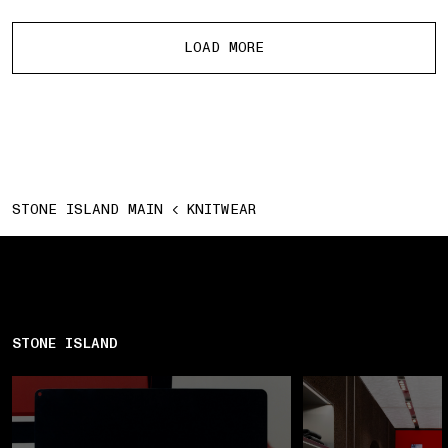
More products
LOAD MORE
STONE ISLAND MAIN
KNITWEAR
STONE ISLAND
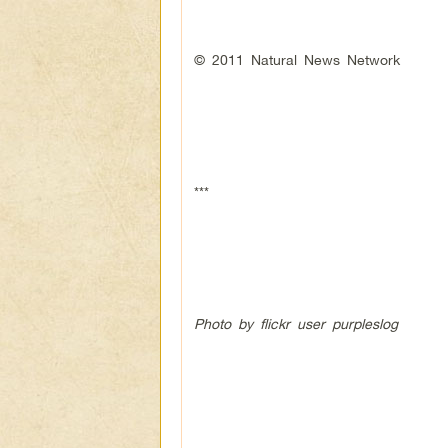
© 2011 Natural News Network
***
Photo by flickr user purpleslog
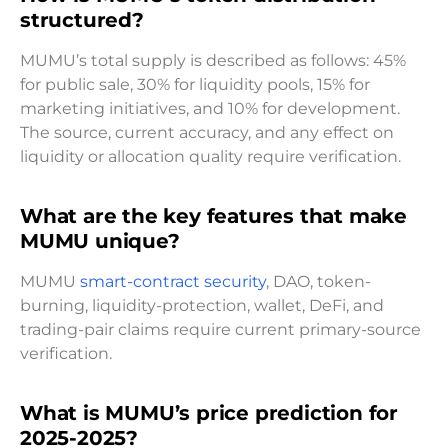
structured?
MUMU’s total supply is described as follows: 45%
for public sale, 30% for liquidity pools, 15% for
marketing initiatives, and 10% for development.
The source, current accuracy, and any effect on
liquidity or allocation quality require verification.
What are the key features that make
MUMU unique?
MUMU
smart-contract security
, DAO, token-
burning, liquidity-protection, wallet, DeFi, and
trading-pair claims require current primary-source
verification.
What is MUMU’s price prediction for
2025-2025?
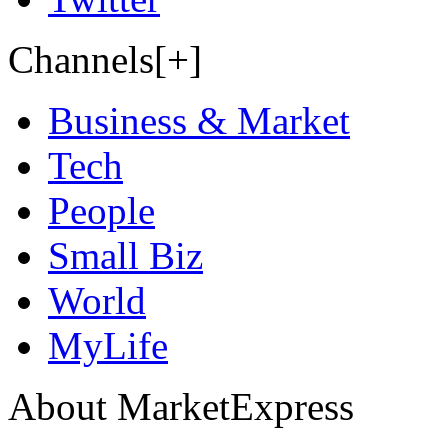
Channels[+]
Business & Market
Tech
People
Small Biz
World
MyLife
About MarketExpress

---

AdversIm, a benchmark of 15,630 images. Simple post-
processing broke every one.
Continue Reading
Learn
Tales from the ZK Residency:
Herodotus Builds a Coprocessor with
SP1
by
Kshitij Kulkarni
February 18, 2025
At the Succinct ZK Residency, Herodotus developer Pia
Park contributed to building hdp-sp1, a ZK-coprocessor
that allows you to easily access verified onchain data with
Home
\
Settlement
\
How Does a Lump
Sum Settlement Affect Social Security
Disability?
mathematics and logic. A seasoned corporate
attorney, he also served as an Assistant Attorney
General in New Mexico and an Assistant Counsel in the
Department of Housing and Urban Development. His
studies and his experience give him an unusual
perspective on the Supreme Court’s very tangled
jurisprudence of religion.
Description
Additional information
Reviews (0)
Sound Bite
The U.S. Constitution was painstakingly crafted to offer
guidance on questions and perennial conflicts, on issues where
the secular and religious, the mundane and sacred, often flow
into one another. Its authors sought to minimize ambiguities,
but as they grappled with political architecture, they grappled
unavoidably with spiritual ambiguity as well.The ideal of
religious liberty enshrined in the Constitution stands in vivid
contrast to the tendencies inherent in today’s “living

--

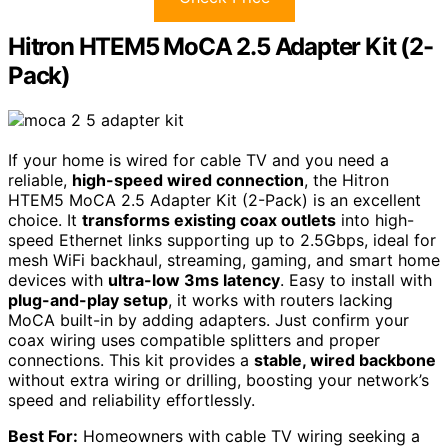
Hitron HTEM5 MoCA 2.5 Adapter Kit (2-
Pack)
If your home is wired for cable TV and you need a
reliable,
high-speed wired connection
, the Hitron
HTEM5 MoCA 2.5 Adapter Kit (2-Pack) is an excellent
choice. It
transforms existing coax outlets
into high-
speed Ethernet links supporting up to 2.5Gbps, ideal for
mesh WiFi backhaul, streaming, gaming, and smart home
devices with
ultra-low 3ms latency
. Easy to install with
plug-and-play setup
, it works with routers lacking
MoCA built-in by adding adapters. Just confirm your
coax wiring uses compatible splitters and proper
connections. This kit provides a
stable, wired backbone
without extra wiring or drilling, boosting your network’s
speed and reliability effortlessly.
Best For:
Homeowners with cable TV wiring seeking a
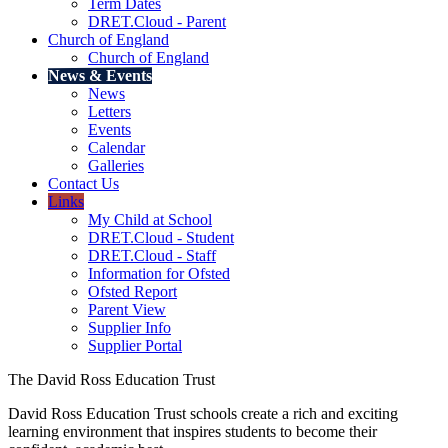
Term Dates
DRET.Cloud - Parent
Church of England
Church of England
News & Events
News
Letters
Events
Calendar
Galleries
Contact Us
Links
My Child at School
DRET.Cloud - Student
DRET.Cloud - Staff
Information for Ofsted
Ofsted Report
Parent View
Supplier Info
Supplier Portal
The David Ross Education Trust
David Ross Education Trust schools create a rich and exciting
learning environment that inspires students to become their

Task to carry out: An exact copy of the lines above from the one with "More products" up to and including the one with "for public sale, 30%" is required; reproduce only those lines, omitting all pictures.

Result:
More products
LOAD MORE
STONE ISLAND MAIN
KNITWEAR
STONE ISLAND
© 2011 Natural News Network
***
Photo by flickr user purpleslog
structured?
MUMU’s total supply is described as follows: 45%
for public sale, 30% for liquidity pools, 15% for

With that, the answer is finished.